A production-ready analytics project built with Python and Streamlit. It covers data cleaning, EDA, interactive BI dashboards, forecasting, anomaly alerts, and executive reporting.
The project can analyze:
- Default dataset (
data/amazon.csv-> processed to retail format) - Uploaded files (
.csv,.xlsx,.xls) - SQL database sources (connection URL + table/query)

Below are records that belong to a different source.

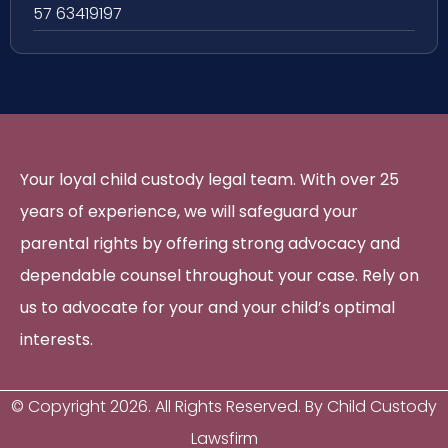
57 63419197
Your loyal child custody legal team. With over 25
years of experience, we will safeguard your
parental rights by offering strong advocacy and
dependable counsel throughout your case. Rely on
us to advocate for your and your child’s optimal
interests.
© Copyright
2026
. All Rights Reserved. By Child Custody
Lawsfirm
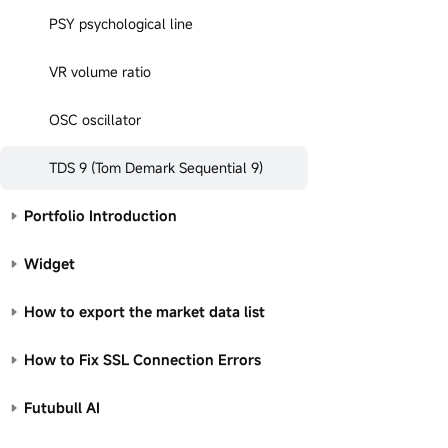
PSY psychological line
VR volume ratio
OSC oscillator
TDS 9 (Tom Demark Sequential 9)
Portfolio Introduction
Widget
How to export the market data list
How to Fix SSL Connection Errors
Futubull AI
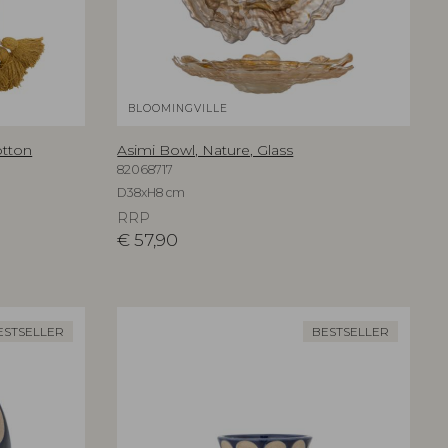
BLOOMINGVILLE
otton
Asimi Bowl, Nature, Glass
82068717
D38xH8 cm
RRP
€
57,90
ESTSELLER
BESTSELLER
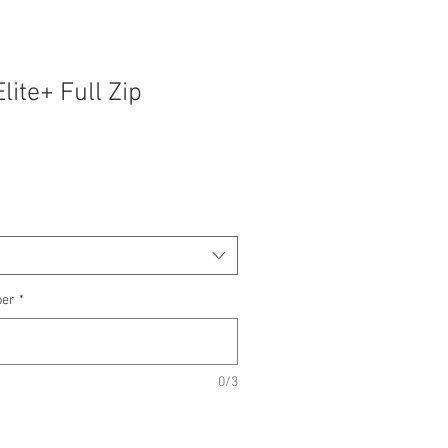
lite+ Full Zip
ber
*
0/3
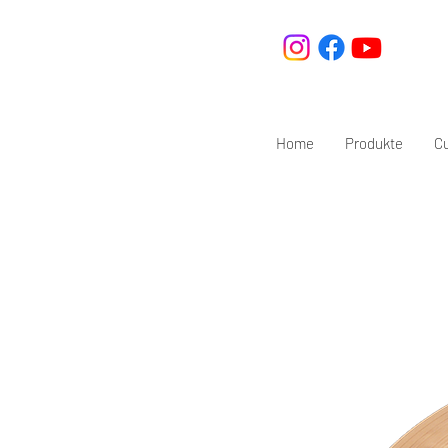
Home
Produkte
C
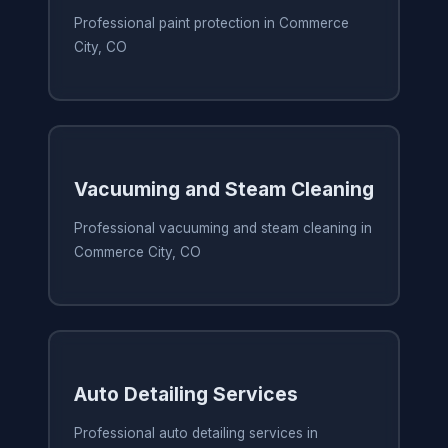
Professional paint protection in Commerce
City, CO
Vacuuming and Steam Cleaning
Professional vacuuming and steam cleaning in
Commerce City, CO
Auto Detailing Services
Professional auto detailing services in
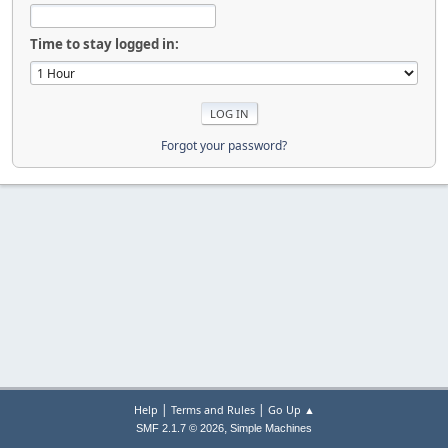
Time to stay logged in:
Forgot your password?
|
|
Help
Terms and Rules
Go Up ▲
,
SMF 2.1.7 © 2026
Simple Machines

All inputs are normalized into a common analytics schema before visualization and forecasting.
-
Data pipeline
- Data cleaning, deduplication, type conversion
- Schema normalization for common sales datasets
- Unified fields:
Order Date,Sales,Profit,Category,Sub-Category,Region,Customer Segment
-
Interactive dashboard (Streamlit + Plotly)
- KPI cards and dynamic filters
- Interactive trend, category, region, and correlation views
- Dataset Info tab (raw + processed transparency)
-
Forecasting (real-world evaluation)
- Multi-model comparison: Linear Trend, Seasonal Naive, Exponential Smoothing
- Single holdout benchmark and rolling-origin backtest
- Auto-selection of best model by error metrics
-
Alerts and actions
- Monthly anomaly detection (z-score)
- Low-margin category detection
- Negative-profit transaction detection
- Region risk summary
- User-adjustable thresholds from sidebar
-
Data quality and drift monitoring
- Rule-based quality checks (required columns, minimum rows, missing ratios, duplicates)
- Quality score and critical/warning failure tracking
- Drift table (current slice vs baseline) using mean-change and KS statistic
- Configurable fail-fast quality gates for scheduled jobs
-
Executive reporting
- Download report as CSV and Markdown from UI
- Save timestamped snapshots to workspace
- CLI job runner for scheduled report generation with strict quality/drift options
- Python
- Pandas, NumPy
- Plotly, Streamlit
- Matplotlib, Seaborn (static artifact generation)
- SQLAlchemy (database source)
- Jupyter Notebook
Sales_Data_Analysis/
|-- app.py
|-- analysis.ipynb
|-- requirements.txt
|-- README.md
|-- TECH.md
|-- data/
| |-- amazon.csv
| `-- retail_sales.csv
|-- outputs/
| |-- figures/
| `-- reports/
`-- src/
|-- anomalies.py
|-- config.py
|-- data_processing.py
|-- eda.py
|-- forecasting.py
|-- insights.py
|-- jobs.py
|-- pipeline.py
|-- quality.py
`-- reporting.py
For detailed technical documentation, architecture diagrams, design patterns, and API reference, see TECH.md.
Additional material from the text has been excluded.